The U.S. Commodity Futures Trading Commission (CFTC) is poised to push interest-rate and credit swaps onto trading platforms designed to make prices more transparent and competitive.
The agency’s approval would follow a three-month review of plans to mandate that certain types of trades be conducted on swap execution facilities, or Sefs, including those owned by Javelin Capital Markets LLC and trueEX LLC. The change, required under the Dodd-Frank Act, could take place as soon as next month.
The mandate “is a real fundamental shift,” Kevin McPartland, head of market structure research at Greenwich Associates, said in a telephone interview. “It’s going to impact how the clients interact with the banks on a day-to-day basis.”
The CFTC’s staff, which is still reviewing the plans, has found no reason to object to them so far, according to two people with knowledge of the agency’s deliberations. To prevent the requirements from taking effect, the agency would need to decide they are inconsistent with the law and block the first of them by Jan. 16.
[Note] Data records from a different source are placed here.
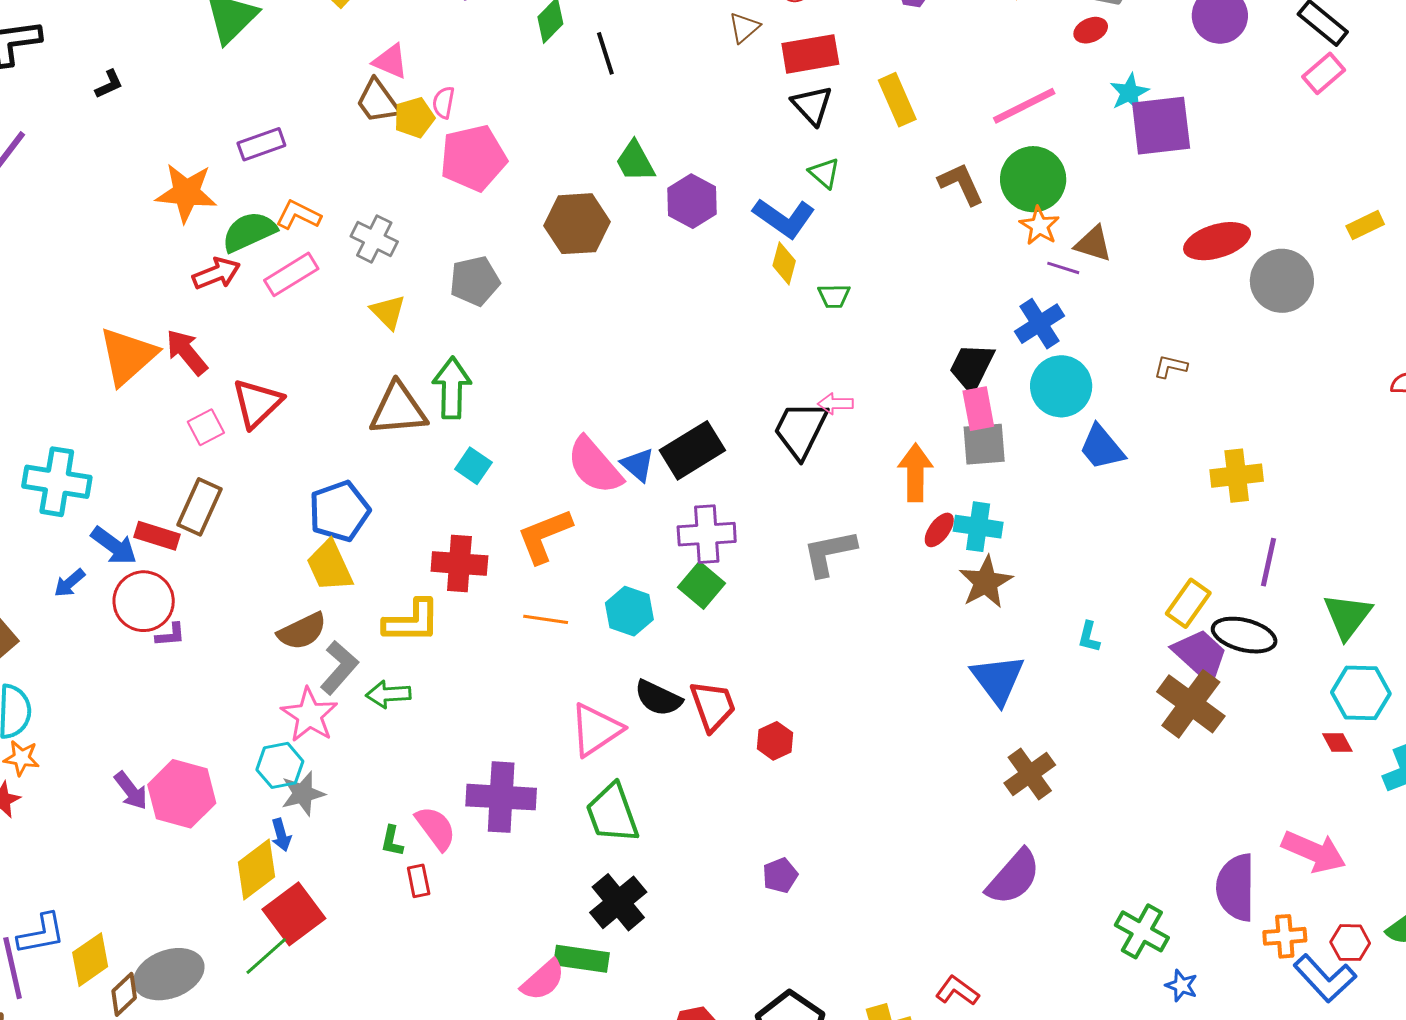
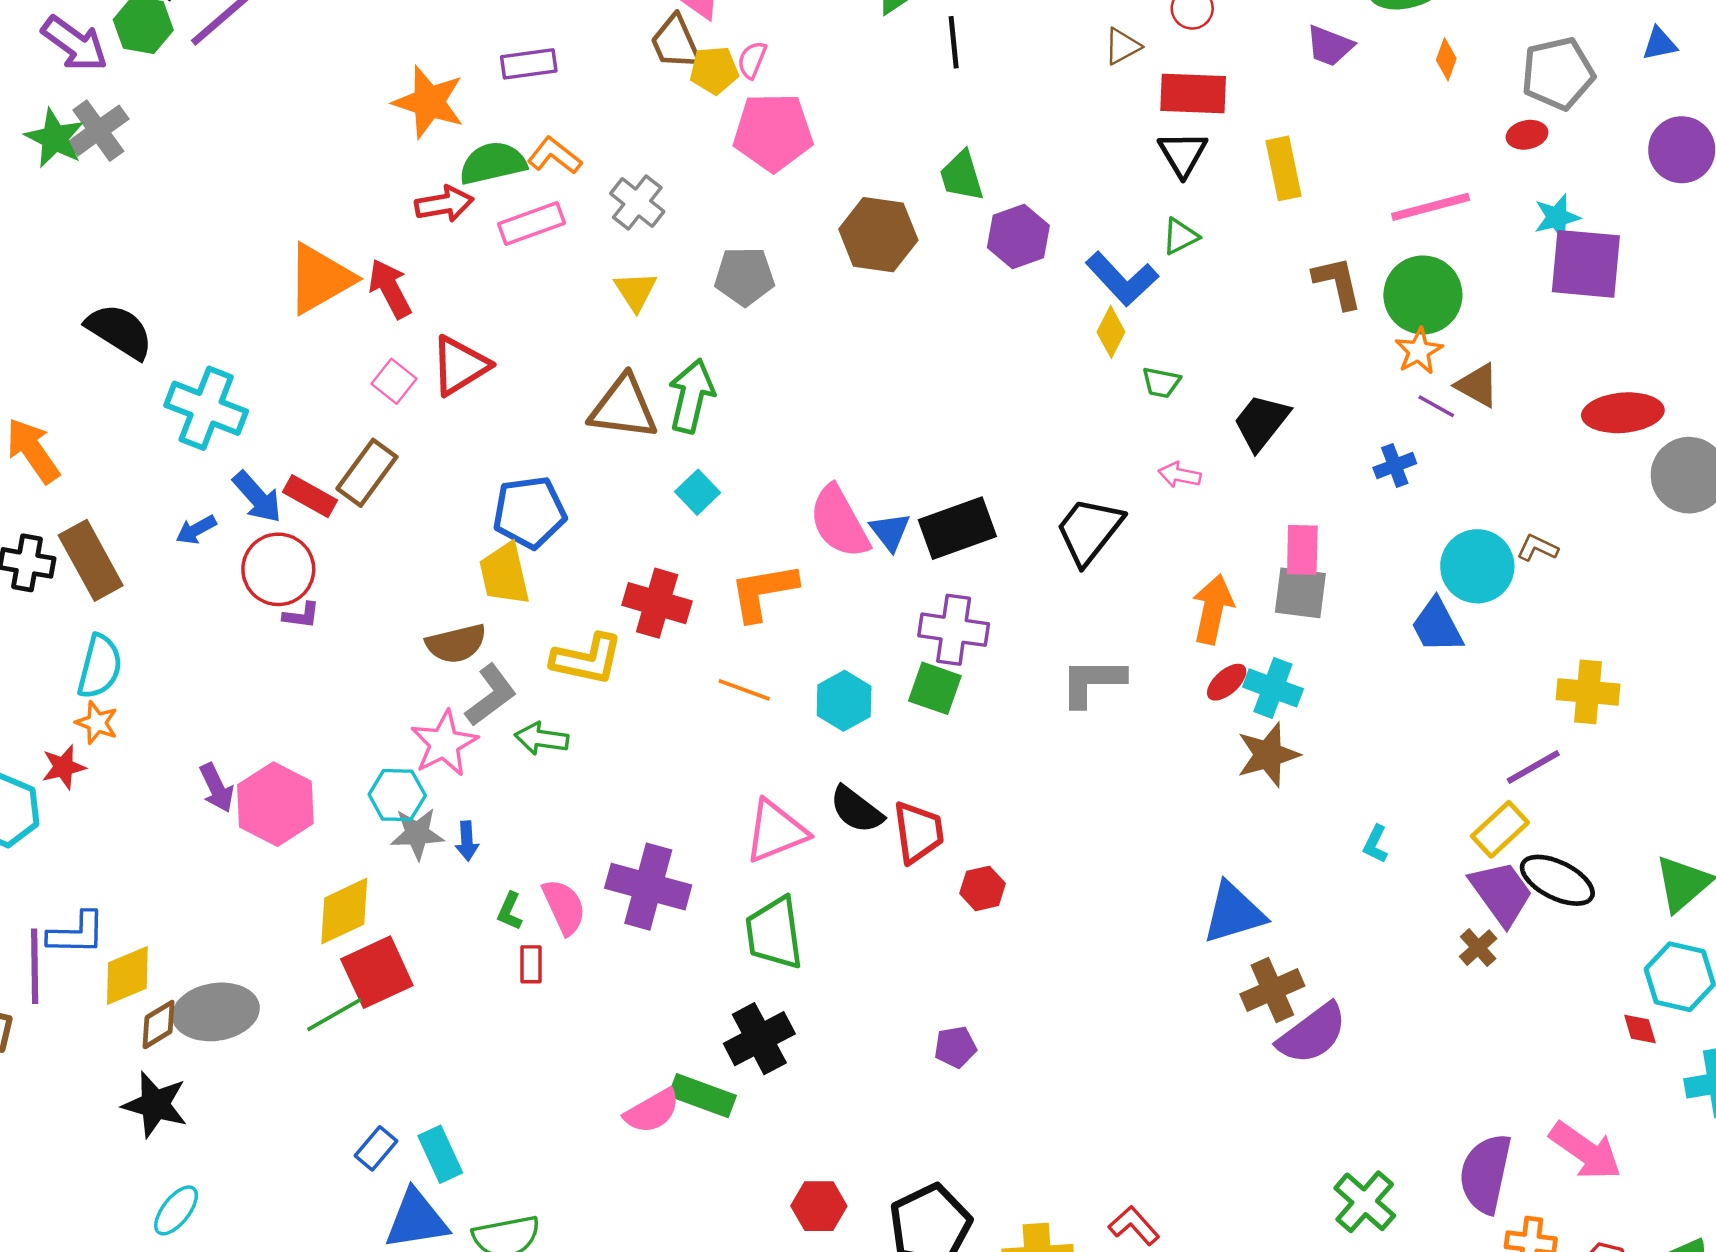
green triangle: (824, 173) -> (1180, 236), turned 40
blue cross: (1040, 324) -> (1395, 466), size x0.7
black trapezoid: (972, 367) -> (1261, 422), moved
cyan circle: (1061, 386) -> (1477, 566), moved
pink arrow: (835, 404) -> (1180, 475), moved
pink square: (206, 427) -> (394, 381), turned -36
purple line: (1269, 562) -> (1533, 767), moved, turned 36
green square: (702, 585) -> (935, 688), turned -33
blue triangle: (998, 679) -> (1234, 913), moved, turned 38
brown cross: (1191, 704) -> (1478, 948), size x0.5
blue arrow: (281, 835) -> (467, 841), moved
purple semicircle: (1013, 877) -> (1312, 1034), moved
Dodd-Frank, the 2010 financial-regulatory overhaul, seeks to increase access and price competition in the swaps market by having interest-rate, credit-default, and other types of swaps trade on Sefs. Largely unregulated swaps helped fuel the 2008 credit crisis and the U.S. rescue of American International Group Inc.
Javelin, the first platform to submit trades for the mandate, said in its filing that CFTC-registered swap dealers, which include Goldman Sachs Group Inc. and JPMorgan Chase & Co., already regularly act as buyers and sellers in the interest-rate swap market and would be willing traders on new platforms.
Javelin Chief Executive Officer James Cawley said in an e-mail that the agency’s certification will open up the market “to greater transparency, competition, and certainty.”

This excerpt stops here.